Le litige entre Bernard Tapie et le Crédit lyonnais dure depuis de longues années. Le nouveau procès de l'homme d'affaires de 76 ans s'est ouvert le 11 mars 2019 à la 11e chambre correctionnelle du tribunal de Paris. Le 1er avril, dans la soirée, le parquet de Paris a requis cinq ans de prison ferme contre lui, pour "escroquerie" et "détournement de fonds publics" . Bernard Tapie a été qualifié de "co-organisateur" et de "principal bénéficiaire" d'une "escroquerie" lors de l'arbitrage controversé de 2008 censé solder son litige avec le Crédit lyonnais, par la suite déclaré frauduleux. Cet arbitrage, qui avait octroyé 403 millions d'euros à l'homme d'affaires il y a plus de dix ans dont 45 pour son "préjudice moral", était "truqué".
Après plus de quatre heures et demi de réquisitoire devant le tribunal correctionnel, les représentants du parquet, Nicolas Baïetto et Christophe Perruaux ont requis cette peine qui ne sera "certainement jamais mise à exécution", l'ex-ministre souffrant à 76 ans d'un double cancer, ainsi que la confiscation de l'ensemble des biens saisis. "M. Tapie clame haut et fort depuis des années qu'il a été escroqué par le Crédit lyonnais" lors de la revente d'Adidas dans les années 1990, mais il "n'est victime de rien", ont insisté les procureurs.

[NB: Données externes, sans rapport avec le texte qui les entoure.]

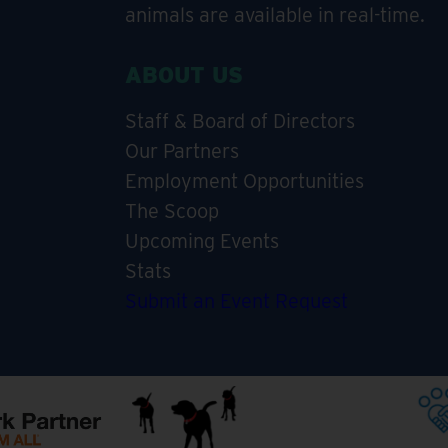
animals are available in real-time.
ABOUT US
Staff & Board of Directors
Our Partners
Employment Opportunities
The Scoop
Upcoming Events
Stats
Submit an Event Request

Des peines d'emprisonnement ont également été requises à l'encontre des autres protagonistes jugés au côté de Bernard Tapie depuis le 11 mars. Contre l'actuel PDG d'Orange, Stéphane Richard, qui était directeur de cabinet de Christine Lagarde, le parquet a demandé trois ans de prison dont 18 mois ferme, assortis d'une amende de 100 000 euros. Pour l'accusation, Stéphane Richard a fait une "présentation tronquée" à sa ministre du litige, lui a caché la présence de l'homme d'affaires lors d'une réunion cruciale à l'Élysée et a "usurpé sa signature" pour permettre l'entrée en arbitrage. L'énarque de 57 ans doit être par conséquent "écarté de la fonction publique" pendant cinq ans, a estimé le parquet.
La même peine d'emprisonnement et la même interdiction a été réclamée à l'encontre de Jean-François Rocchi, ex-dirigeant du Consortium de réalisation (CDR), adversaire de Bernard Tapie lors de l'arbitrage. La relaxe a au contraire été requise pour un autre fonctionnaire, Bernard Scemama. Contre Me Maurice Lantourne, avocat historique de Bernard Tapie et son "éminence grise", le parquet a demandé trois ans d'emprisonnement avec sursis. Une peine "symbolique" de trois ans ferme a été requise contre le principal rédacteur de la sentence arbitrale Pierre Estoup, 92 ans, absent pour raisons médicales. Ce haut magistrat, "l'imposture incarnée", avait des "relations nourries" avec la partie Tapie et s'était mis "à la solde" du duo, a estimé Nicolas Baïetto.
Parties civiles au procès, l'État et le CDR ont demandé le paiement solidaire de 525 millions d'euros de dommages et intérêts en réparation d'une "escroquerie colossale". Ils réclament en outre respectivement 1 million et 500 000 euros au titre du préjudice moral.
Les plaidoiries de la défense devraient s'échelonner sur trois et éventuellement quatre jours. Le jugement n'est pas attendu avant plusieurs semaines.
Énervé à sa sortie la 11e chambre correctionnelle du tribunal de Paris, une fois les cinq ans de prison ferme requis, Bernard Tapie a interpellé les avocats des parties civiles : "Contents, ça va ? Vous allez passer une bonne soirée, je vais être cinq ans en prison", leur a-t-il lancé.
Bernard Tapie est représenté dans ce dossier par maître Julia Minkowski, l'épouse de Benjamin Griveaux enceinte de leur troisième enfant, et de maître Hervé Témime qui représente également Laura Smet dans l'affaire de l'héritage de Johnny Hallyday.